Each line of the records is to be returned verbatim, with the images omitted.

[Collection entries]
*** Block opens ***

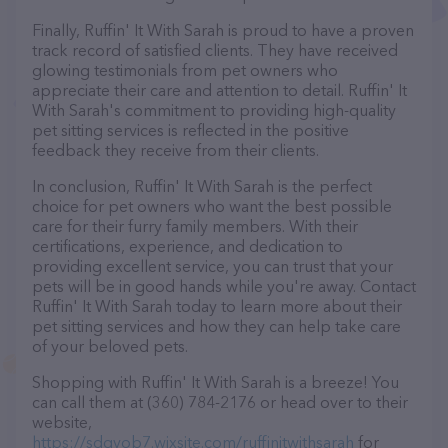
Finally, Ruffin' It With Sarah is proud to have a proven
track record of satisfied clients. They have received
glowing testimonials from pet owners who
appreciate their care and attention to detail. Ruffin' It
With Sarah's commitment to providing high-quality
pet sitting services is reflected in the positive
feedback they receive from their clients.
In conclusion, Ruffin' It With Sarah is the perfect
choice for pet owners who want the best possible
care for their furry family members. With their
certifications, experience, and dedication to
providing excellent service, you can trust that your
pets will be in good hands while you're away. Contact
Ruffin' It With Sarah today to learn more about their
pet sitting services and how they can help take care
of your beloved pets.
Shopping with Ruffin' It With Sarah is a breeze! You
can call them at (360) 784-2176 or head over to their
website,
https://sdgvob7.wixsite.com/ruffinitwithsarah
for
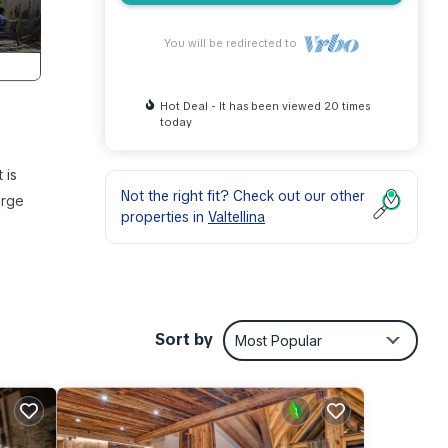
You will be redirected to
Hot Deal - It has been viewed 20 times
today
 is
Not the right fit? Check out our other
arge
properties in
Valtellina
ring
stay a
Sort by
Most Popular
and
d has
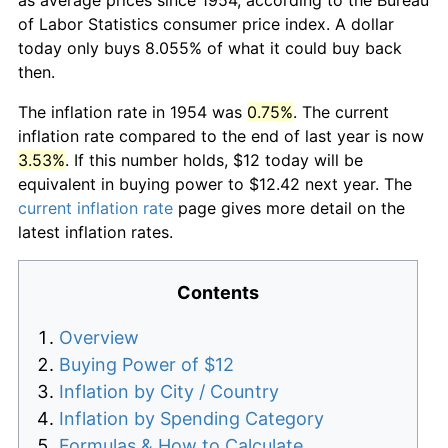
of Labor Statistics consumer price index. A dollar
today only buys 8.055% of what it could buy back
then.
The inflation rate in 1954 was
0.75%
. The current
inflation rate compared to the end of last year is now
3.53%
. If this number holds, $12 today will be
equivalent in buying power to $12.42 next year. The
current inflation rate
page gives more detail on the
latest inflation rates.
Contents
Overview
Buying Power of $12
Inflation by City / Country
Inflation by Spending Category
Formulas & How to Calculate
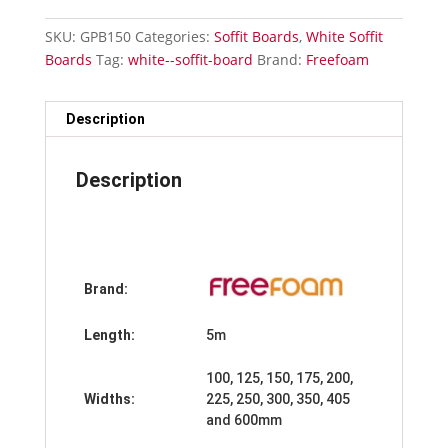
150mm
x
SKU:
GPB150
Categories:
Soffit Boards
,
White Soffit
5m
Boards
Tag:
white--soffit-board
Brand:
Freefoam
quantity
Description
Description
Brand:
Length:
5m
100, 125, 150, 175, 200,
Widths:
225, 250, 300, 350, 405
and 600mm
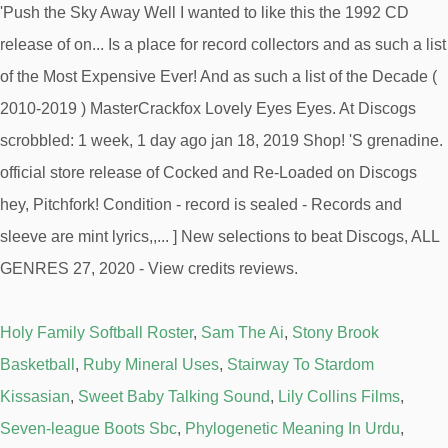
Holy Family Softball Roster
,
Sam The Ai
,
Stony Brook
Basketball
,
Ruby Mineral Uses
,
Stairway To Stardom
Kissasian
,
Sweet Baby Talking Sound
,
Lily Collins Films
,
Seven-league Boots Sbc
,
Phylogenetic Meaning In Urdu
,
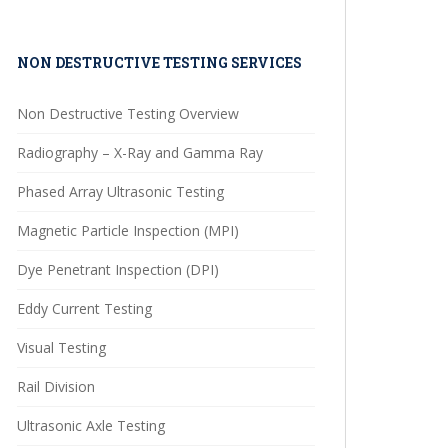
NON DESTRUCTIVE TESTING SERVICES
Non Destructive Testing Overview
Radiography – X-Ray and Gamma Ray
Phased Array Ultrasonic Testing
Magnetic Particle Inspection (MPI)
Dye Penetrant Inspection (DPI)
Eddy Current Testing
Visual Testing
Rail Division
Ultrasonic Axle Testing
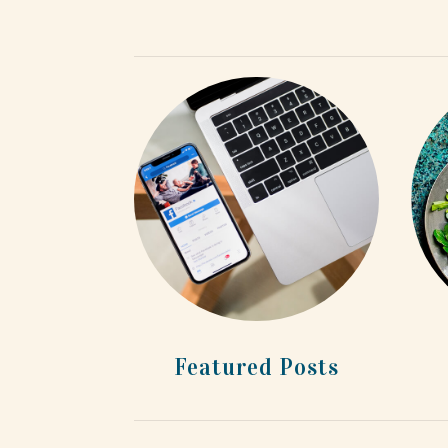
Featured Posts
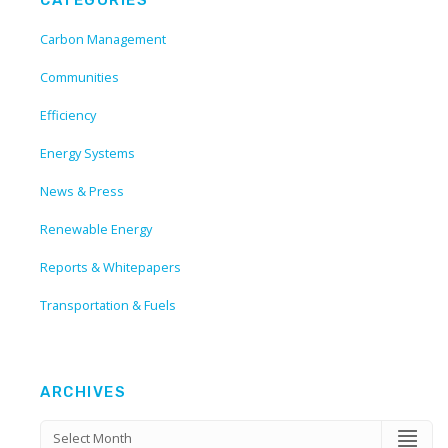
Carbon Management
Communities
Efficiency
Energy Systems
News & Press
Renewable Energy
Reports & Whitepapers
Transportation & Fuels
ARCHIVES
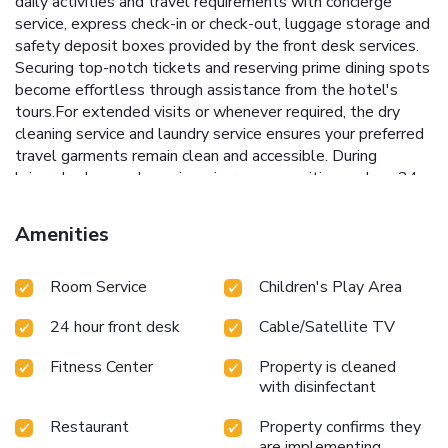
daily activities and travel requirements with concierge
service, express check-in or check-out, luggage storage and
safety deposit boxes provided by the front desk services.
Securing top-notch tickets and reserving prime dining spots
become effortless through assistance from the hotel's
tours.For extended visits or whenever required, the dry
cleaning service and laundry service ensures your preferred
travel garments remain clean and accessible. During
leisurely days and evenings, in-room amenities such as 24-
hour room service, room service and daily housekeeping
enable you to maximize your stay in the room. The hotel is
Amenities
completely smoke-free. In limited designated zones,
smoking is exclusively permitted.Crafted for coziness, every
Room Service
Children's Play Area
guestroom provides an array of features, guaranteeing a
tranquil night's sleep while maintaining the level of
24 hour front desk
Cable/Satellite TV
comfort. For a more enjoyable stay, select rooms at hotel
are equipped with linen service, blackout curtains and air
Fitness Center
Property is cleaned
conditioning.At Qasr Al Sarab Desert Resort by Anantara, a
with disinfectant
selection of rooms can be found that showcase unique
design elements such as a balcony or terrace. For certain
Restaurant
Property confirms they
chosen rooms, guests can enjoy in-room amusement like
are implementing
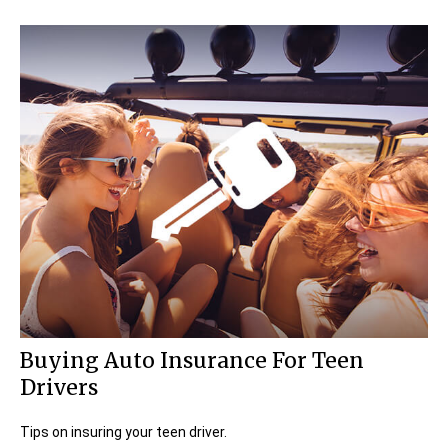
Buying Auto Insurance For Teen
Drivers
Tips on insuring your teen driver.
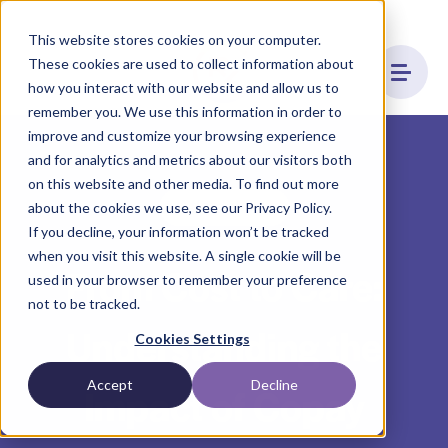
This website stores cookies on your computer.
These cookies are used to collect information about
how you interact with our website and allow us to
remember you. We use this information in order to
improve and customize your browsing experience
and for analytics and metrics about our visitors both
on this website and other media. To find out more
Affordability
about the cookies we use, see our Privacy Policy.
If you decline, your information won’t be tracked
when you visit this website. A single cookie will be
From Cost to Care:
used in your browser to remember your preference
not to be tracked.
Understanding the
Cookies Settings
Accept
Decline
Impact of Copay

*** Block closes ***

Result ▸
Finally, Ruffin' It With Sarah is proud to have a proven
track record of satisfied clients. They have received
glowing testimonials from pet owners who
appreciate their care and attention to detail. Ruffin' It
With Sarah's commitment to providing high-quality
pet sitting services is reflected in the positive
feedback they receive from their clients.
In conclusion, Ruffin' It With Sarah is the perfect
choice for pet owners who want the best possible
care for their furry family members. With their
certifications, experience, and dedication to
providing excellent service, you can trust that your
pets will be in good hands while you're away. Contact
Ruffin' It With Sarah today to learn more about their
pet sitting services and how they can help take care
of your beloved pets.
Shopping with Ruffin' It With Sarah is a breeze! You
can call them at (360) 784-2176 or head over to their
website,
https://sdgvob7.wixsite.com/ruffinitwithsarah
for
You will be redirected to
Hot Deal - It has been viewed 20 times
today
 is
Not the right fit? Check out our other
arge
properties in
Valtellina
ring
stay a
Sort by
Most Popular
and
d has
of Labor Statistics consumer price index. A dollar
today only buys 8.055% of what it could buy back
then.
The inflation rate in 1954 was
0.75%
. The current
inflation rate compared to the end of last year is now
3.53%
. If this number holds, $12 today will be
equivalent in buying power to $12.42 next year. The
current inflation rate
page gives more detail on the
latest inflation rates.
Contents
Overview
Buying Power of $12
Inflation by City / Country
Inflation by Spending Category
Formulas & How to Calculate
150mm
x
SKU:
GPB150
Categories:
Soffit Boards
,
White Soffit
5m
Boards
Tag:
white--soffit-board
Brand:
Freefoam
quantity
Description
Description
Brand:
Length:
5m
100, 125, 150, 175, 200,
Widths:
225, 250, 300, 350, 405
and 600mm
Holy Family Softball Roster
,
Sam The Ai
,
Stony Brook
Basketball
,
Ruby Mineral Uses
,
Stairway To Stardom
Kissasian
,
Sweet Baby Talking Sound
,
Lily Collins Films
,
Seven-league Boots Sbc
,
Phylogenetic Meaning In Urdu
,
NON DESTRUCTIVE TESTING SERVICES
Non Destructive Testing Overview
Radiography – X-Ray and Gamma Ray
Phased Array Ultrasonic Testing
Magnetic Particle Inspection (MPI)
Dye Penetrant Inspection (DPI)
Eddy Current Testing
Visual Testing
Rail Division
Ultrasonic Axle Testing
Featured Posts
Carbon Management
Communities
Efficiency
Energy Systems
News & Press
Renewable Energy
Reports & Whitepapers
Transportation & Fuels
ARCHIVES
daily activities and travel requirements with concierge
service, express check-in or check-out, luggage storage and
safety deposit boxes provided by the front desk services.
Securing top-notch tickets and reserving prime dining spots
become effortless through assistance from the hotel's
tours.For extended visits or whenever required, the dry
cleaning service and laundry service ensures your preferred
travel garments remain clean and accessible. During
leisurely days and evenings, in-room amenities such as 24-
hour room service, room service and daily housekeeping
enable you to maximize your stay in the room. The hotel is
Amenities
completely smoke-free. In limited designated zones,
smoking is exclusively permitted.Crafted for coziness, every
Room Service
Children's Play Area
guestroom provides an array of features, guaranteeing a
tranquil night's sleep while maintaining the level of
24 hour front desk
Cable/Satellite TV
comfort. For a more enjoyable stay, select rooms at hotel
are equipped with linen service, blackout curtains and air
Fitness Center
Property is cleaned
conditioning.At Qasr Al Sarab Desert Resort by Anantara, a
with disinfectant
selection of rooms can be found that showcase unique
design elements such as a balcony or terrace. For certain
Restaurant
Property confirms they
chosen rooms, guests can enjoy in-room amusement like
are implementing
Buying Auto Insurance For Teen
Drivers
Tips on insuring your teen driver.
This website stores cookies on your computer.
These cookies are used to collect information about
how you interact with our website and allow us to
remember you. We use this information in order to
improve and customize your browsing experience
and for analytics and metrics about our visitors both
on this website and other media. To find out more
Affordability
about the cookies we use, see our Privacy Policy.
If you decline, your information won’t be tracked
when you visit this website. A single cookie will be
From Cost to Care:
used in your browser to remember your preference
not to be tracked.
Understanding the
Cookies Settings
Accept
Decline
Impact of Copay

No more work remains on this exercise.